The result should be a word-for-word retyping of the entries below, free of pictures.

::: DATASET CONTENT :::

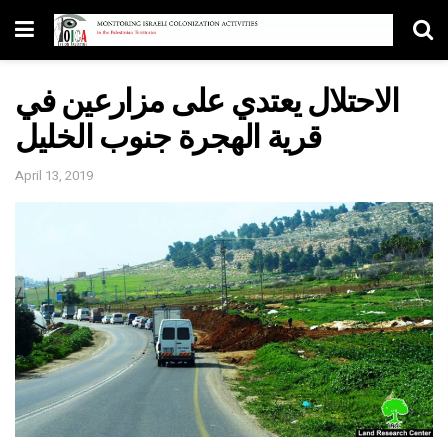
الاحتلال يعتدي على مزارعين في
قرية الهجرة جنوب الخليل
April 13, 2019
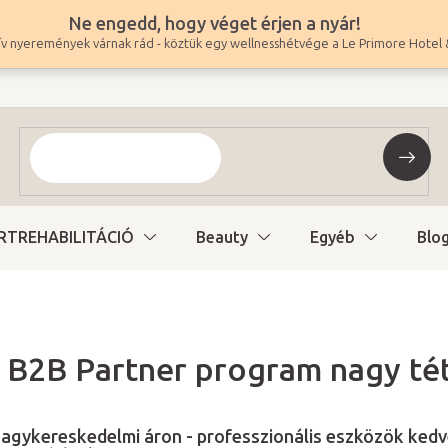
Ne engedd, hogy véget érjen a nyár!
v nyeremények várnak rád - köztük egy wellnesshétvége a Le Primore Hotel 
RTREHABILITÁCIÓ
Beauty
Egyéb
Blo
 B2B Partner program nagy té
nagykereskedelmi áron - professzionális eszközök kedv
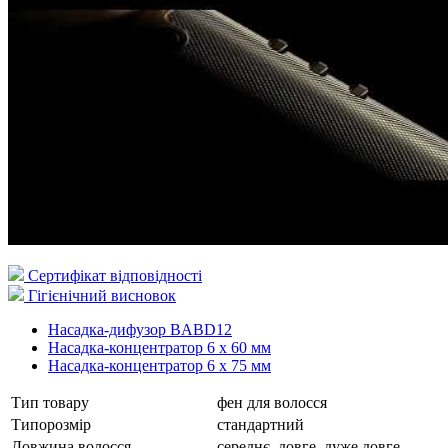
Сертифікат відповідності
Гігієнічний висновок
Насадка-дифузор BABD12
Насадка-концентратор 6 x 60 мм
Насадка-концентратор 6 x 75 мм
Тип товару
фен для волосся
Типорозмір
стандартний
Довжина волосся
середнє, довге, дуже довге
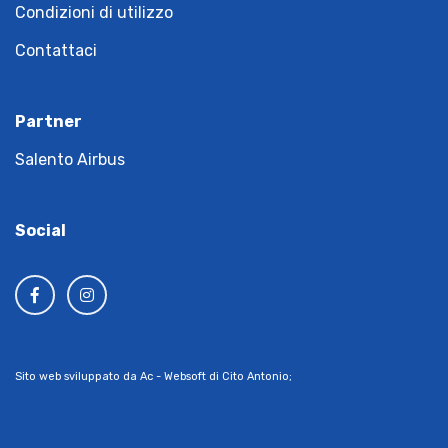
Condizioni di utilizzo
Contattaci
Partner
Salento Airbus
Social
Sito web sviluppato da Ac - Websoft di Cito Antonio;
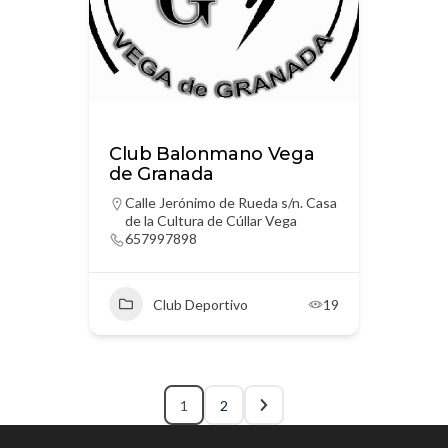
Club Balonmano Vega
de Granada
Calle Jerónimo de Rueda s/n. Casa
de la Cultura de Cúllar Vega
657997898
Club Deportivo
19
1
2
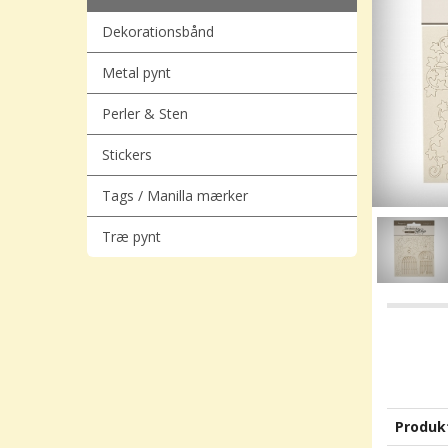
Dekorationsbånd
Metal pynt
Perler & Sten
Stickers
Tags / Manilla mærker
Træ pynt
Produk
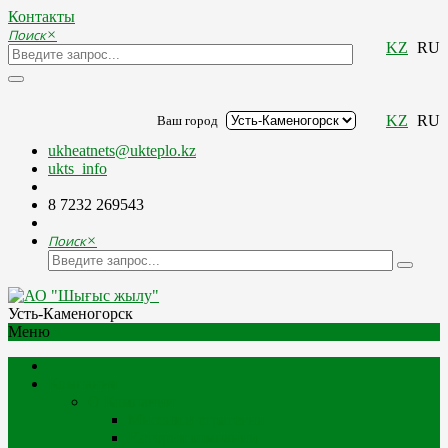
Контакты
Поиск
×
KZ
RU
KZ
RU
Ваш город
ukheatnets@ukteplo.kz
ukts_info
8 7232 269543
Поиск
×
Усть-Каменогорск
Меню
Компания
О Компании
Миссия и стратегия
История компании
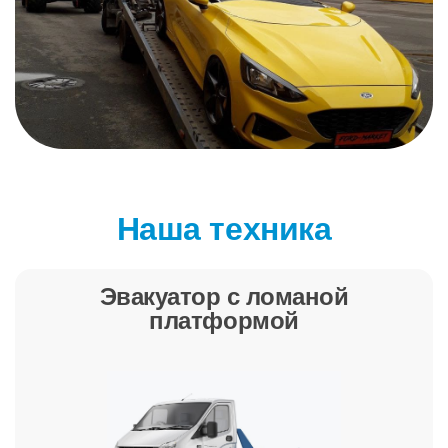
Наша техника
Эвакуатор с ломаной
платформой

:::

= TASK RESULT =
الاحتلال يعتدي على مزارعين في
قرية الهجرة جنوب الخليل
April 13, 2019
Ne engedd, hogy véget érjen a nyár!
v nyeremények várnak rád - köztük egy wellnesshétvége a Le Primore Hotel 
RTREHABILITÁCIÓ
Beauty
Egyéb
Blo
 B2B Partner program nagy té
nagykereskedelmi áron - professzionális eszközök kedv
Сертифікат відповідності
Гігієнічний висновок
Насадка-дифузор BABD12
Насадка-концентратор 6 x 60 мм
Насадка-концентратор 6 x 75 мм
Тип товару
фен для волосся
Типорозмір
стандартний
Довжина волосся
середнє, довге, дуже довге
Condizioni di utilizzo
Contattaci
Partner
Salento Airbus
Social
Sito web sviluppato da Ac - Websoft di Cito Antonio;
Club Balonmano Vega
de Granada
Calle Jerónimo de Rueda s/n. Casa
de la Cultura de Cúllar Vega
657997898
Club Deportivo
19
1
2
Dekorationsbånd
Metal pynt
Perler & Sten
Stickers
Tags / Manilla mærker
Træ pynt
Produk
Контакты
Поиск
×
KZ
RU
KZ
RU
Ваш город
ukheatnets@ukteplo.kz
ukts_info
8 7232 269543
Поиск
×
Усть-Каменогорск
Меню
Компания
О Компании
Миссия и стратегия
История компании
Наша техника
Эвакуатор с ломаной
платформой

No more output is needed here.